DKLM effectively preserves local manifold structures.

It produces more accurate affinity matrices for clustering.

Experimental results outperform existing nonlinear clustering methods.

Abstract

Kernel-based subspace clustering, which addresses the nonlinear structures in data, is an evolving area of research. Despite noteworthy progressions, prevailing methodologies predominantly grapple with limitations relating to (i) the influence of predefined kernels on model performance; (ii) the difficulty of preserving the original manifold structures in the nonlinear space; (iii) the dependency of spectral-type strategies on the ideal block diagonal structure of the affinity matrix. This paper presents DKLM, a novel paradigm for kernel-induced nonlinear subspace clustering.

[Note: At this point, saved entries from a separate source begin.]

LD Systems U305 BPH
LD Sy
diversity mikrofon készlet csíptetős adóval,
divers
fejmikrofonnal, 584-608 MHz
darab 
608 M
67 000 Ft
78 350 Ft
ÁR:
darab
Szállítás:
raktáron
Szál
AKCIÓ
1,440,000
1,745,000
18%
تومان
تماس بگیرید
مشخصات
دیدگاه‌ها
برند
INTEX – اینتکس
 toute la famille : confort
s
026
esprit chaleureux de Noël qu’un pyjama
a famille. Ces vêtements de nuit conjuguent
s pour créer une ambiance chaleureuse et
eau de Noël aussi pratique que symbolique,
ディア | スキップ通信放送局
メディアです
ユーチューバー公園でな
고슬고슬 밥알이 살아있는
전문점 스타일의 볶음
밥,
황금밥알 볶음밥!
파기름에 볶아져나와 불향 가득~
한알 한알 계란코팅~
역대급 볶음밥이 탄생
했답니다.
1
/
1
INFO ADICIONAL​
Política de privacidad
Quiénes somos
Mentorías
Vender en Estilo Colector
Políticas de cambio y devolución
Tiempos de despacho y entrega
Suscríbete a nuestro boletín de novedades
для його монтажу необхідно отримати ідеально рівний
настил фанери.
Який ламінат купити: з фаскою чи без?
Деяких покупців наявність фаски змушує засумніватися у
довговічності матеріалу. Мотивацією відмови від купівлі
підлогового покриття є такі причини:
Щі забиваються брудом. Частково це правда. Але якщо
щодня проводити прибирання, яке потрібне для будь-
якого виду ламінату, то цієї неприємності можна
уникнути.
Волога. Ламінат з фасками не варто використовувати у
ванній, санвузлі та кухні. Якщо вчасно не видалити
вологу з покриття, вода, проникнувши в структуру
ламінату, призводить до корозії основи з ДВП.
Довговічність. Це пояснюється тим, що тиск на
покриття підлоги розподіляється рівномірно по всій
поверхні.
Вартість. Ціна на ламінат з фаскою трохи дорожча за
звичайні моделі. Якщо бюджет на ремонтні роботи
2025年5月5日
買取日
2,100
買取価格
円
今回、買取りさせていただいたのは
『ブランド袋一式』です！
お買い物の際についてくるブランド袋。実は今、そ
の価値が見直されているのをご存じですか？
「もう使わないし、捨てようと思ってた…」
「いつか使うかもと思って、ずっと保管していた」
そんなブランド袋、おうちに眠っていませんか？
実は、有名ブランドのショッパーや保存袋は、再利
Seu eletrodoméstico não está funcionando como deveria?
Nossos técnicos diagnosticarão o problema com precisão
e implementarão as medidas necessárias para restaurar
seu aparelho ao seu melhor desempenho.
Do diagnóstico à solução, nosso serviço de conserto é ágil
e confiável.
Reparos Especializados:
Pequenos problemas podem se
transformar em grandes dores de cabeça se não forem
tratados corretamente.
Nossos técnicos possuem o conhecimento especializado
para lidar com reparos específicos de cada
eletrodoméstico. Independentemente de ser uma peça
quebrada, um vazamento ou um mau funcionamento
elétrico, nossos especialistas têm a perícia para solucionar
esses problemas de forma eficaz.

DKLM provides a data-driven approach that directly learns the kernel from the data's self-representation, ensuring adaptive weighting and satisfying the multiplicative triangle inequality constraint, which enhances the robustness of the learned kernel. By leveraging this learned kernel, DKLM preserves the local manifold structure of data in a nonlinear space while promoting the formation of an optimal block-diagonal affinity matrix. A thorough theoretical examination of DKLM reveals its relationship with existing clustering paradigms. Comprehensive experiments on synthetic and real-world datasets demonstrate the effectiveness of the proposed method.